The Spanish online gambling regulator – the Dirección General de Ordenación del Juego (DGOJ) – has announced it will be issuing cross-border online poker licenses “in the coming weeks” that will facilitate the first stage of a liquidity-sharing project between Spain, France, Italy and Portugal.
In July last year, online gambling regulators from Europe´s four ring-fenced countries agreed a “basis of cooperation” with the aim of creating a shared liquidity pool for online poker. The process of creating the pan-European market pushed ahead despite the continuing failure of the Portuguese market and objections from Italian politicians.
Last month, France´s online gambling regulator – the Autorité de Régulation des Jeux En Ligne (ARJEL) – issued its first cross-border online poker license to PokerStars.fr; and earlier this week its Spanish counterpart said it will also be issuing cross-border online poker licenses as soon as the law permitting it to do so is published in the Official State Gazette.
Once the licenses are issued, operators with cross-border online poker licenses will be able to combine their player pools from Spain and France. No timeframe has been suggested for when operators in Portugal will be able to join the pan-European market, and nothing is expected to happen in Italy until after the country´s elections take place in March.

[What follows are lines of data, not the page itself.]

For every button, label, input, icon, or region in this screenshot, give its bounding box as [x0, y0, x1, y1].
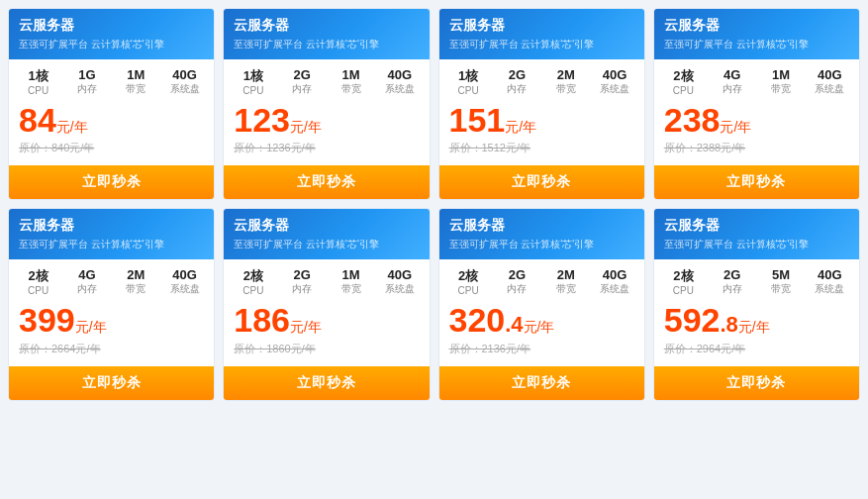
- original-price: 原价：840元/年: [19, 141, 204, 155]
- spec-value-0: 1核: [234, 67, 272, 85]
- spec-value-0: 2核: [664, 67, 703, 85]
- card-subtitle: 至强可扩展平台 云计算核'芯'引擎: [234, 38, 419, 51]
- buy-button[interactable]: 立即秒杀: [224, 366, 429, 400]
- specs-row: 2核 CPU 4G 内存 1M 带宽 40G 系统盘: [664, 67, 849, 96]
- buy-button[interactable]: 立即秒杀: [654, 165, 859, 199]
- price-unit: 元/年: [290, 119, 322, 135]
- spec-item-1: 4G 内存: [67, 267, 106, 296]
- spec-label-3: 系统盘: [595, 282, 633, 296]
- original-price: 原价：2964元/年: [664, 342, 849, 356]
- spec-label-3: 系统盘: [380, 282, 419, 296]
- card-subtitle: 至强可扩展平台 云计算核'芯'引擎: [19, 38, 204, 51]
- spec-value-1: 2G: [498, 267, 536, 282]
- spec-value-2: 2M: [546, 267, 585, 282]
- spec-label-1: 内存: [283, 82, 322, 96]
- spec-label-2: 带宽: [117, 282, 155, 296]
- card-title: 云服务器: [19, 217, 204, 235]
- card-header: 云服务器 至强可扩展平台 云计算核'芯'引擎: [9, 209, 214, 259]
- spec-item-0: 1核 CPU: [19, 67, 57, 96]
- spec-item-3: 40G 系统盘: [811, 67, 849, 96]
- spec-item-0: 2核 CPU: [449, 267, 488, 296]
- card-header: 云服务器 至强可扩展平台 云计算核'芯'引擎: [9, 9, 214, 59]
- price-main: 84元/年: [19, 102, 204, 139]
- price-number: 592: [664, 301, 721, 339]
- spec-value-0: 2核: [449, 267, 488, 285]
- price-number: 399: [19, 301, 75, 339]
- card-title: 云服务器: [449, 17, 634, 35]
- spec-value-0: 1核: [19, 67, 57, 85]
- spec-value-2: 5M: [761, 267, 800, 282]
- price-unit: 元/年: [290, 319, 322, 335]
- spec-value-0: 1核: [449, 67, 488, 85]
- original-price: 原价：2664元/年: [19, 342, 204, 356]
- spec-item-2: 2M 带宽: [546, 67, 585, 96]
- original-price: 原价：1512元/年: [449, 141, 634, 155]
- spec-item-1: 2G 内存: [283, 67, 322, 96]
- price-number: 238: [664, 101, 721, 139]
- spec-label-0: CPU: [664, 285, 703, 296]
- buy-button[interactable]: 立即秒杀: [9, 366, 214, 400]
- spec-item-2: 1M 带宽: [332, 267, 370, 296]
- price-number: 320: [449, 301, 506, 339]
- buy-button[interactable]: 立即秒杀: [224, 165, 429, 199]
- spec-item-2: 2M 带宽: [117, 267, 155, 296]
- card-header: 云服务器 至强可扩展平台 云计算核'芯'引擎: [654, 209, 859, 259]
- buy-button[interactable]: 立即秒杀: [9, 165, 214, 199]
- spec-value-3: 40G: [811, 267, 849, 282]
- spec-label-3: 系统盘: [165, 282, 204, 296]
- spec-value-2: 2M: [117, 267, 155, 282]
- spec-label-1: 内存: [283, 282, 322, 296]
- card-body: 2核 CPU 2G 内存 2M 带宽 40G 系统盘 320.4元/年: [439, 259, 644, 365]
- price-unit: 元/年: [524, 319, 555, 335]
- spec-label-2: 带宽: [761, 82, 800, 96]
- spec-item-1: 2G 内存: [498, 67, 536, 96]
- buy-button[interactable]: 立即秒杀: [439, 165, 644, 199]
- card-title: 云服务器: [19, 17, 204, 35]
- price-number: 186: [234, 301, 290, 339]
- specs-row: 1核 CPU 2G 内存 1M 带宽 40G 系统盘: [234, 67, 419, 96]
- spec-item-1: 4G 内存: [713, 67, 751, 96]
- spec-item-0: 2核 CPU: [664, 67, 703, 96]
- spec-item-2: 1M 带宽: [332, 67, 370, 96]
- card-header: 云服务器 至强可扩展平台 云计算核'芯'引擎: [224, 209, 429, 259]
- buy-button[interactable]: 立即秒杀: [439, 366, 644, 400]
- card-title: 云服务器: [234, 17, 419, 35]
- spec-label-0: CPU: [449, 285, 488, 296]
- spec-label-0: CPU: [234, 285, 272, 296]
- price-main: 592.8元/年: [664, 302, 849, 339]
- spec-item-2: 1M 带宽: [761, 67, 800, 96]
- price-main: 399元/年: [19, 302, 204, 339]
- spec-label-3: 系统盘: [380, 82, 419, 96]
- spec-label-3: 系统盘: [165, 82, 204, 96]
- spec-value-0: 2核: [234, 267, 272, 285]
- spec-value-2: 1M: [117, 67, 155, 82]
- specs-row: 1核 CPU 1G 内存 1M 带宽 40G 系统盘: [19, 67, 204, 96]
- spec-value-1: 2G: [283, 67, 322, 82]
- card-header: 云服务器 至强可扩展平台 云计算核'芯'引擎: [654, 9, 859, 59]
- card-body: 2核 CPU 2G 内存 1M 带宽 40G 系统盘 186元/年: [224, 259, 429, 365]
- spec-value-3: 40G: [811, 67, 849, 82]
- specs-row: 2核 CPU 2G 内存 5M 带宽 40G 系统盘: [664, 267, 849, 296]
- spec-value-3: 40G: [380, 267, 419, 282]
- price-unit: 元/年: [720, 119, 751, 135]
- spec-label-2: 带宽: [117, 82, 155, 96]
- spec-item-2: 1M 带宽: [117, 67, 155, 96]
- card-body: 2核 CPU 2G 内存 5M 带宽 40G 系统盘 592.8元/年: [654, 259, 859, 365]
- server-card-1: 云服务器 至强可扩展平台 云计算核'芯'引擎 1核 CPU 1G 内存 1M 带…: [8, 8, 215, 200]
- spec-value-2: 1M: [332, 67, 370, 82]
- buy-button[interactable]: 立即秒杀: [654, 366, 859, 400]
- spec-label-3: 系统盘: [811, 282, 849, 296]
- spec-item-0: 2核 CPU: [19, 267, 57, 296]
- spec-label-0: CPU: [449, 85, 488, 96]
- spec-value-2: 1M: [332, 267, 370, 282]
- spec-label-3: 系统盘: [595, 82, 633, 96]
- original-price: 原价：1236元/年: [234, 141, 419, 155]
- card-title: 云服务器: [664, 17, 849, 35]
- server-card-3: 云服务器 至强可扩展平台 云计算核'芯'引擎 1核 CPU 2G 内存 2M 带…: [438, 8, 645, 200]
- spec-label-1: 内存: [713, 282, 751, 296]
- spec-item-1: 2G 内存: [713, 267, 751, 296]
- spec-value-3: 40G: [595, 67, 633, 82]
- spec-value-2: 1M: [761, 67, 800, 82]
- card-subtitle: 至强可扩展平台 云计算核'芯'引擎: [449, 38, 634, 51]
- spec-item-3: 40G 系统盘: [595, 67, 633, 96]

PokerStars and Party to be First in the Queue
PokerStars and Party Poker are expected to be the first recipients of Spanish cross-border online poker licenses. Both have a presence in Spain and France, and although Party Poker´s Spanish presence is miniscule (partypoker.es has not hosted a multitable tournament since May 2015), the site hopes liquidity sharing will signal a reversal in its fortunes.
The French online poker site Winamax was also expected to apply for cross-border licenses in Spain and France, but the site might be having second thoughts. Despite declaring its support for a pan-European market – and signing Spain´s Adrian Mateos and Italy´s Mustapha Kanit as sponsored pros last October – Winamax hasn´t been quick to apply for either French or Spanish cross-border poker licenses.
One of the issues obstructing Winamax from obtaining a Spanish cross-border poker license is that it allows players from outside France to play on its poker platform. This is contrary to Spanish licensing regulations; and, as Winamax does not have a presence in Spain, the site may be considering whether it is worth abandoning its non-French customers in order to obtain a license in Spain.
888Poker Also Appears Reluctant to Get Involved
With Winamax and PokerStars sharing 80% of the French online poker market, 888Poker doesn´t appear to be in much of a hurry to join pan-European liquidity sharing either. 888Poker does have a healthy market share in Spain, but rather than try to make a profitable incursion into France, the site has decided to turn its attentions to the much more open Italian market.
On Tuesday, the company launched 888Poker.it to complement its existing Italian-facing sports betting site and online casino. The launch is being supported by a substantial marketing campaign and it will be interesting to see where 888Poker.it lands among its competition once the dust has settled. The result could determine whether the company eventually moves into the French online poker market and seriously gets involved in pan-European liquidity sharing.
Consequently it looks as though the launch of a pan-European market could be a bit of an anti-climax. The only two operators likely to take advantage of the initial liquidity sharing possibilities will be PokerStars and Party Poker – the latter being a very minor player in European regulated markets – while Winamax and 888Poker may just sit on the fence. Not quite the “great news for poker in Europe” forecast by some industry observers.